Posted tagged ‘Uncertainy’

Update and pointer on the ongoing carbon fest/Postrel roast.

May 2, 2008

I just want to call attention to Eric Roston’s latest post on the news of a research paper on ocean circulation and possible northern hemisphere cooling for the next decade or so.

Eric makes one key point — that those who would either seize on or deny this result because of a preconceived commitment to a policy prescription miss the real nature of science: that it is an ongoing, self-destroying, self-renewing enterprise. (He also makes the point that the mass media, and especially advocates, have a terrible time figuring out what each new iteration of scientific understanding actually means, especially in as complicated a subject as climate.)

Read Eric. To what he said I’d add just one point, something that Steven Postrel failed to grasp in the provocation that got this whole exchange of posts going.

That is: the central issue in the uncontrolled experiment we are doing by injecting carbon pollution into the atmosphere is not the precise change in global average temperature that will result, nor specific predictions about the fate of this locality or that.

Rather, it is about the ever increasing uncertainty about weather and climate that accumulates as wholesale changes in the bulk chemical composition of the atmosphere work their way through the physics, chemistry and biology of climate.

As I discussed below at too great length, the problem with climate change now, whether natural or anthropogenic, is that human beings have built an enormous, complex, and in many ways very vulnerable material infrastructure on certain assumptions about the stability of climate.

Current carbon profligacy casts those assumptions into doubt. We thus face both the daily costs of weather and more persistant patterns that do not conform to our expectation (Katrina; prolonged droughts; etc), and the costs of insuring ourselves against less and less accurately quantifiable risks of future climate events.

That uncertainty ultimately becomes something else: the fact of a climate regime different from the one within which we have built our cities and planned our farms.

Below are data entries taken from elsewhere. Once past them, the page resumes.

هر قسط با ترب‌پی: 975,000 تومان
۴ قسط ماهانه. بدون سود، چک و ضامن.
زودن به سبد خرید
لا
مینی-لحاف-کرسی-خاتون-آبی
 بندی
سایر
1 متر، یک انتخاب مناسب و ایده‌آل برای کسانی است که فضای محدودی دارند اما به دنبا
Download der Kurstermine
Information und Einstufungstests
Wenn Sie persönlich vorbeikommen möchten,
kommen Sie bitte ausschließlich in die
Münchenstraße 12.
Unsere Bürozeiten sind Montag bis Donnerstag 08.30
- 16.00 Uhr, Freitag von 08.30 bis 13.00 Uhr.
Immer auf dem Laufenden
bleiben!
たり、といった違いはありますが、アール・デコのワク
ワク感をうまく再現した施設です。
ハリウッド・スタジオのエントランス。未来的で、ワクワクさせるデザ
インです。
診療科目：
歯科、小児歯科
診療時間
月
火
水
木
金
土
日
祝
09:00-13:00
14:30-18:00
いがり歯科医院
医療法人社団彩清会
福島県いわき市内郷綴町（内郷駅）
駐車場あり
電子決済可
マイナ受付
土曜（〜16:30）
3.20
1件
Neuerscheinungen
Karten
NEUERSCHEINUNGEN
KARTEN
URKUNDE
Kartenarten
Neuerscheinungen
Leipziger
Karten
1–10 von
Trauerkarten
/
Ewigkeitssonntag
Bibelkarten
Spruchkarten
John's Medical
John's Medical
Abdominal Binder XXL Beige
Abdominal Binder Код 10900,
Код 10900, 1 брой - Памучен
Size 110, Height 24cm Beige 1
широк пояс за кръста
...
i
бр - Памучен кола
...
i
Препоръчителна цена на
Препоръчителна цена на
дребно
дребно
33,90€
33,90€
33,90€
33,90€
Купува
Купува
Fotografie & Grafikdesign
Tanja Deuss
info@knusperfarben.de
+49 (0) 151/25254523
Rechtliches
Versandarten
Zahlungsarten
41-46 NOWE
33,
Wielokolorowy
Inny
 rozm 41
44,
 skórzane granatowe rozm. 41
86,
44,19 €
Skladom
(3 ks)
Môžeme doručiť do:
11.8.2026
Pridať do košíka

The Dust Bowl, or the collapse of the Sahel provide recent examples of the kinds of consequences we may expect from such an effect: not just suffering, but movement — the migration of peoples that traditionally produce stress at least, and armed conflict at worse.

The imperative both to understand climate dynamics and to avoid turbocharging whatever transformation is going on, derives from a healthy caution in the face of confounding the fundamental human belief that the world will behave tomorrow pretty much as it does today.

Update: Eric Roston’s name spelled correctly, again with apologies.

Image: Dallas, South Dakota, May 13, 1936. Source: Wikimedia Commons.